Geographic Minerals

Danalite: Properties and Occurrences

Danalite: Properties and Occurrences

Danalite is an iron beryllium silicate sulfide mineral with formula: Fe2+4Be3(SiO4)3S. It is beryllium-bearing, and found typically in tin-beryllium skarns, but also found in NYF style pegmatites as is this occurrence. It is a mineral that consists of a reddish or gray silicate and sulfide of iron and beryllium usually containing also zinc and manganese and that is isomorphous with helvite and genthelvite.

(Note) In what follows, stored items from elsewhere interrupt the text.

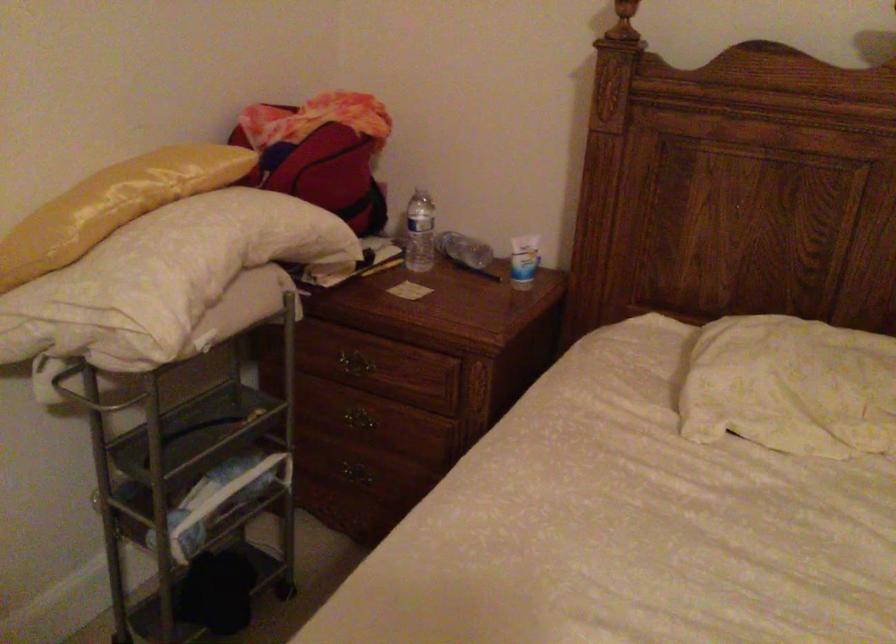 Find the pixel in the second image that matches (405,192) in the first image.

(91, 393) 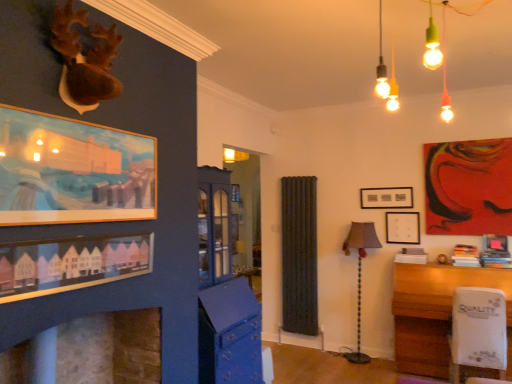 Question: Is point (386, 233) closer or farther from the camera than point (484, 332)?

Choices:
 (A) farther
 (B) closer

Answer: (A)

Question: Considering the relative positions of matte black picture frame at center, the 2th picture frame positioned from the back, and white plastic swivel chair at lower right in the image provided, is matte black picture frame at center, the 2th picture frame positioned from the back, to the left or to the right of white plastic swivel chair at lower right?

Choices:
 (A) left
 (B) right

Answer: (A)

Question: Which of these objects is positioned farthest from the white glossy table at lower right?

Choices:
 (A) matte pink picture frame at upper right, which is the first picture frame in right-to-left order
 (B) matte black picture frame at center, the first picture frame viewed from the back
 (C) wooden framed painting at upper left, placed as the fifth picture frame when sorted from right to left
 (D) matte wooden picture frame at lower left, acting as the 2th picture frame starting from the left
 (E) white plastic swivel chair at lower right

Answer: (C)

Question: Which is nearer to the matte black picture frame at center, acting as the fifth picture frame starting from the front?

Choices:
 (A) white glossy table at lower right
 (B) matte gray lampshade at center-right
 (C) white plastic swivel chair at lower right
 (D) stone fireplace at lower left
 (E) matte pink picture frame at upper right, which is the first picture frame in right-to-left order

Answer: (B) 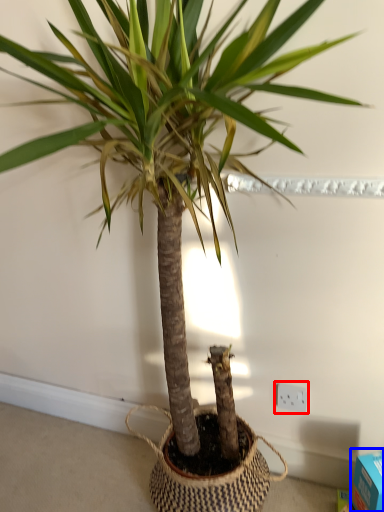 Question: Which object appears farthest to the camera in this image, electric outlet (highlighted by a red box) or box (highlighted by a blue box)?

Choices:
 (A) electric outlet
 (B) box

Answer: (A) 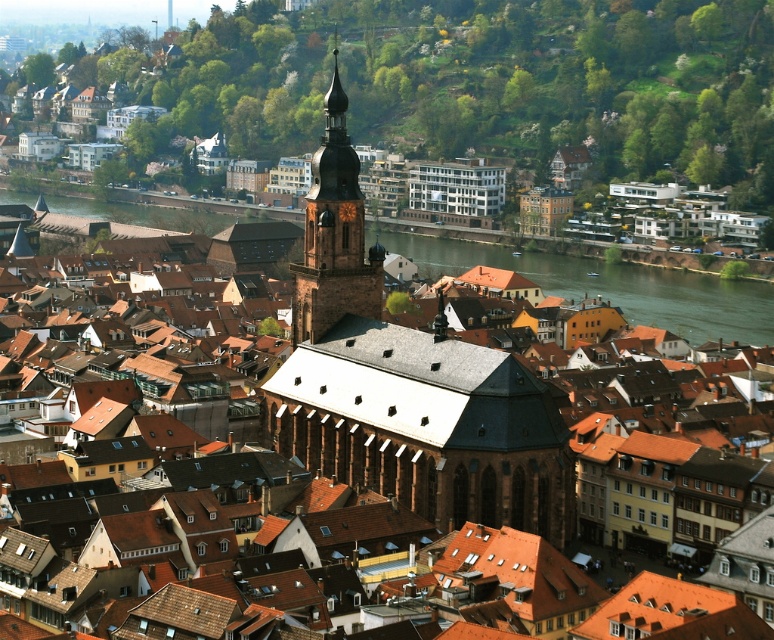 Can you confirm if brown stone church at center is positioned to the left of brown stone bell tower at center?

In fact, brown stone church at center is to the right of brown stone bell tower at center.

Based on the photo, how distant is brown stone church at center from brown stone bell tower at center?

The distance of brown stone church at center from brown stone bell tower at center is 44.65 feet.

Identify the location of brown stone church at center. (406, 384).

Does point (632, 307) come in front of point (300, 282)?

No, (632, 307) is further to viewer.

Can you confirm if green water at center is positioned below brown stone bell tower at center?

Indeed, green water at center is positioned under brown stone bell tower at center.

Describe the element at coordinates (615, 285) in the screenshot. The image size is (774, 640). I see `green water at center` at that location.

At what (x,y) coordinates should I click in order to perform the action: click on green water at center. Please return your answer as a coordinate pair (x, y). Looking at the image, I should click on (615, 285).

Which is behind, point (355, 285) or point (740, 308)?

The point (740, 308) is behind.

Which is in front, point (557, 508) or point (622, 298)?

Point (557, 508) is in front.

The image size is (774, 640). I want to click on brown stone church at center, so click(x=406, y=384). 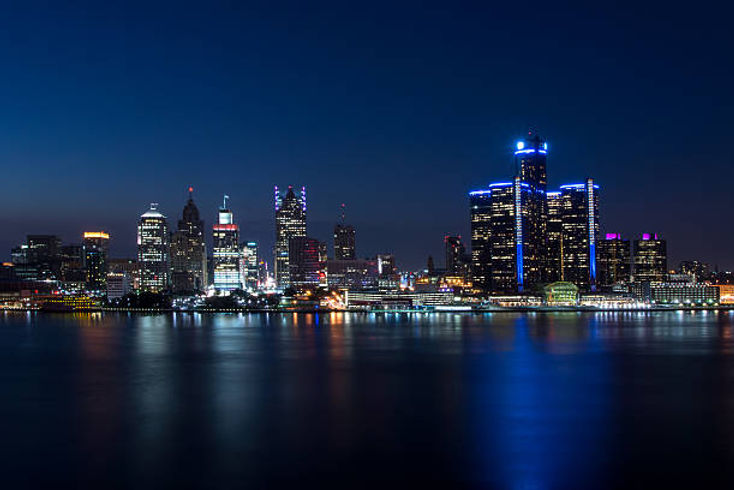 At what (x,y) coordinates should I click in order to perform the action: click on vertical row of lights. Please return your answer as a coordinate pair (x, y). Looking at the image, I should click on (519, 225), (595, 223). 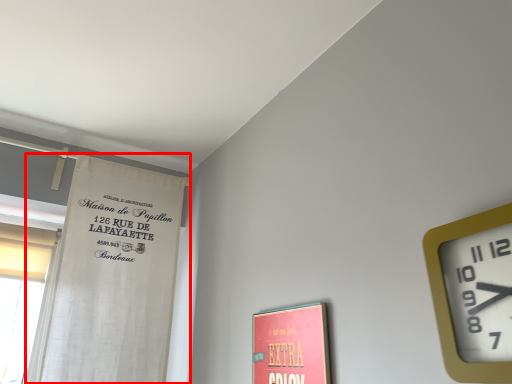 Question: In this image, where is curtain (annotated by the red box) located relative to wall clock?

Choices:
 (A) left
 (B) right

Answer: (A) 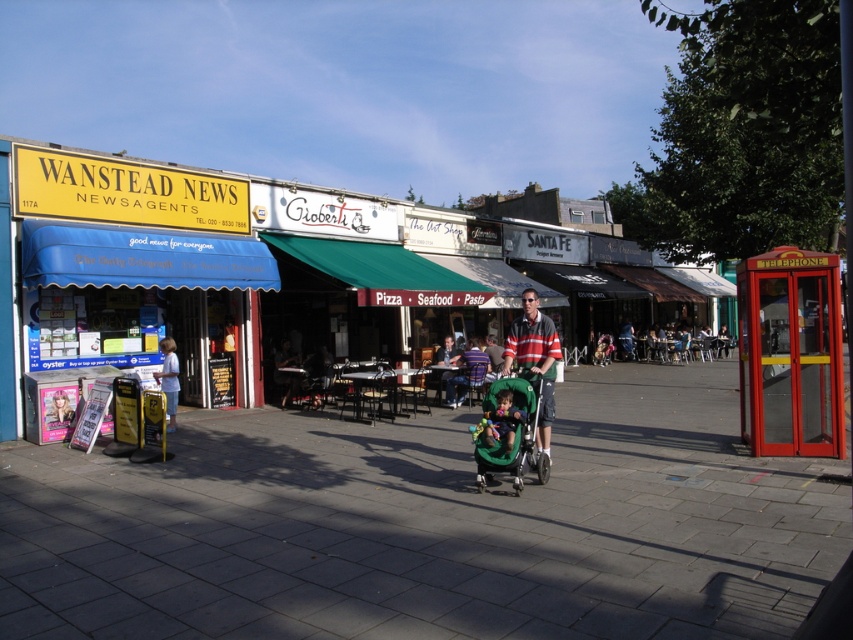 You are standing at the point marked by the coordinates (502, 420) in the image. What object are you directly standing on?

The point marked by the coordinates (502, 420) is directly on the green fabric baby carriage at center.

You are a delivery person who needs to park your bike on the smooth concrete pavement at lower left. The green fabric baby carriage at center is currently occupying part of the pavement. Can you fit your bike there if the bike requires 1.2 meters of space?

The smooth concrete pavement at lower left is bigger than the green fabric baby carriage at center, but the exact dimensions are not provided. However, since the pavement is larger, it might still accommodate the bike if there is enough remaining space after accounting for the carriage.

Based on the photo, you are a fashion designer observing a man in a street scene. He is wearing a striped cotton shirt at center and a smooth black jacket at center. Which piece of clothing is positioned higher on his body?

The striped cotton shirt at center is located above the smooth black jacket at center, so the striped cotton shirt at center is positioned higher on his body. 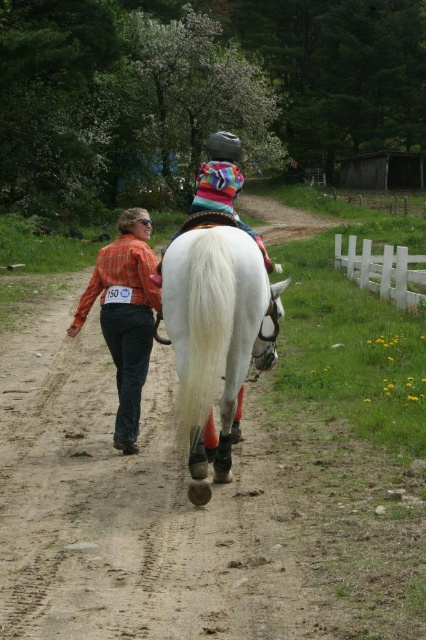 Question: Is white glossy horse at center closer to camera compared to orange plaid shirt at center?

Choices:
 (A) no
 (B) yes

Answer: (B)

Question: Is white glossy horse at center in front of orange plaid shirt at center?

Choices:
 (A) yes
 (B) no

Answer: (A)

Question: Which of the following is the farthest from the observer?

Choices:
 (A) orange plaid shirt at center
 (B) white glossy horse at center

Answer: (A)

Question: Can you confirm if white glossy horse at center is positioned above orange plaid shirt at center?

Choices:
 (A) no
 (B) yes

Answer: (B) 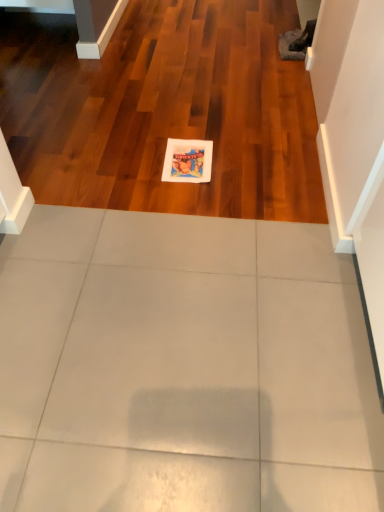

Danalite was first described in 1866 from a deposit in Essex County, Massachusetts and named for American mineralogist James Dwight Dana (1813–1895).

General Information

  • Category: Sodalite – Feldspathoid
  • Formula: Fe2+4Be3(SiO4)3S
  • Crystal system: Isometric
  • Crystal class: Hextetrahedral (43m)

Properties

  • Color: Yellow, pink, reddish brown, red: colorless to pink in thin section
  • Crystal habit: Octahedral and dodecahedral crystals, typically massive or as segregations
  • Fracture: Subconchoidal to uneven
  • Tenacity: Brittle
  • Mohs scale hardness: 5.5 to 6
  • Luster: Vitreous or greasy
  • Streak: Grey white
  • Diaphaneity: Semitransparent
  • Specific gravity: 3.28 – 3.46
  • Optical properties: Isotropic

Occurrence: In granites, granite pegmatites, zones of contact metamorphism, skarns, and gneisses.

It is a rare mineral which occurs in granites, tin-bearing pegmatites, contact metamorphic skarns, gneisses and in hydrothermal deposits. It occurs in association with magnetite, garnet, fluorite, albite, cassiterite, pyrite, muscovite, arsenopyrite, quartz, and chlorite.

It has been found in Massachusetts, New Hampshire, Sierra County, New Mexico; Yavapai County, Arizona; Needlepoint Mountain, British Columbia; Walrus Island, James Bay, Quebec; Sweden; Cornwall, England; Imalka and Transbaikal, Russia; Kazakhstan; Somalia; Tasmania; Western Australia and Hiroshima Prefecture, Japan.